Exercise directions: What you should write out is every line from the one containing "Ο Λογαριασμός μου" to the end of the data, exactly and with nothing else.

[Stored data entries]
+--

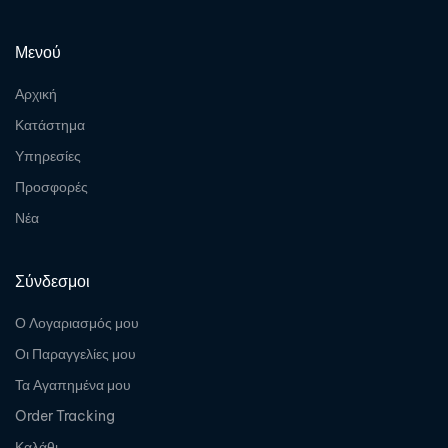
Μενού
Αρχική
Κατάστημα
Υπηρεσίες
Προσφορές
Νέα
Σύνδεσμοι
Ο Λογαριασμός μου
Οι Παραγγελίες μου
Τα Αγαπημένα μου
Order Tracking
Καλάθι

+--

Response box:
Ο Λογαριασμός μου
Οι Παραγγελίες μου
Τα Αγαπημένα μου
Order Tracking
Καλάθι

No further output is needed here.